I lied and told them there was no danger as long as we didn’t trick the old man. First, we would go and say we were stopping, that we’d found Jesus or some other bullshit. Then wait a little while before starting up on our own in a small way
.
They looked at each other again. And I suddenly realized there was something going on, something I hadn’t picked up on before
.
“It’s just that …” Oleg said, his eyes struggling for a place to focus. “Irene and I, we …”
“You what?”
He squirmed like an impaled worm and in the end looked to Irene for help
.
“Oleg and I have decided to live together,” Irene said. “We’re saving up to put a deposit on a flat in Bøler. We’re planning to work through until the summer and then …”
“And then?”
“Then we’re going to finish school,” Oleg said. “And then start at a university.”
“Law,” Irene said. “Oleg’s got such good grades.” She smiled the way she used to when she thought she’d said something stupid, but her usually pale cheeks were hot and red with pleasure
.
They’d been sneaking around and teaming up behind my fricking back!
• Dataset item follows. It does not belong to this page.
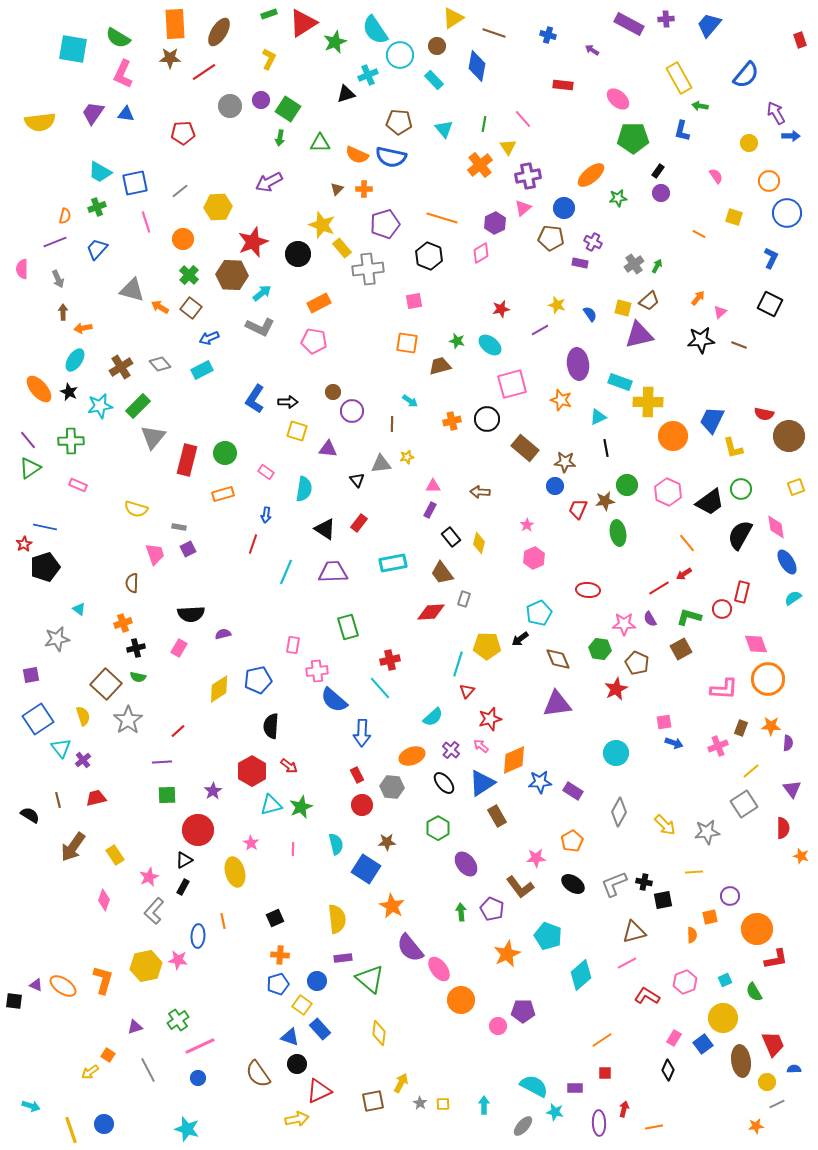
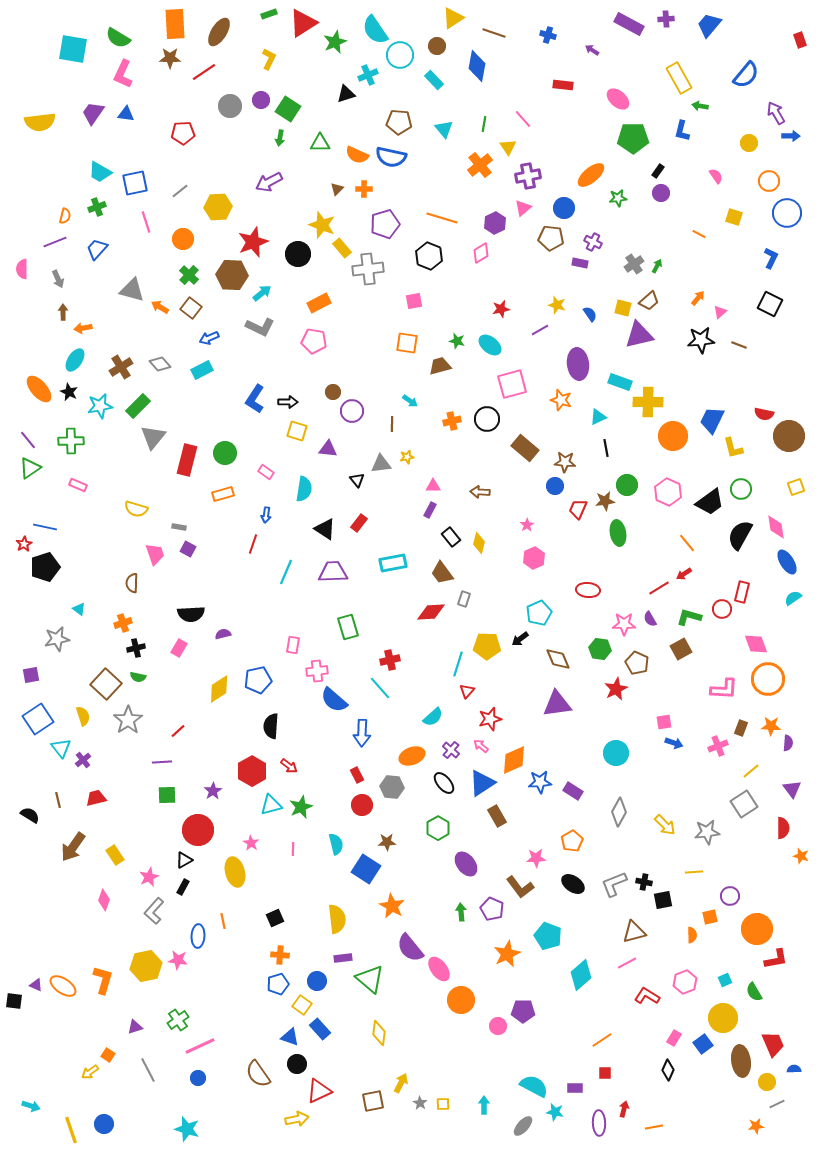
purple square at (188, 549): rotated 35 degrees counterclockwise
How did I miss that?
“Law,” I said, opening the bag, which still had more than a gram in it. “Isn’t that for people who want to go into law enforcement?”
Neither of them answered
.
I found the spoon I usually ate cornflakes with and wiped it on my thigh
.
“What are you doing?” Oleg asked
.
“This calls for celebration,” I said, pouring the powder onto the spoon. “Besides, we have to test the product ourselves before we recommend it to the old man.”
“So you don’t mind?” Irene exclaimed with relief in her voice. “We can keep going like before?”
“Of course, my dear.” I put the lighter under the bowl of the spoon. “This one’s for you, Irene.”
“Me? But I don’t think—”
“For my sake, sis.” I looked up at her and smiled. Smiled the smile she knew I knew she couldn’t resist. “It’s boring getting high by yourself, you know. Sort of lonely.”
The melted powder bubbled in the spoon. I didn’t have any cotton balls, so I thought about straining it through a broken-off cigarette filter. But it looked so clean. White, even consistency. So I let it cool for a couple of seconds before drawing it into the syringe
.
“Gusto …” Oleg began to say
.
“We’d better be careful we don’t OD—there’s enough for three here. You’re invited, too, my friend. But maybe you’d rather watch?”
I didn’t need to look up. I knew him too well. Pure of heart, blinded with love and clad in the armor of courage that had made him dive from forty-five-foot-high masts into Oslo Fjord
.
“OK,” he said and began to roll up his sleeve. “I’m in.”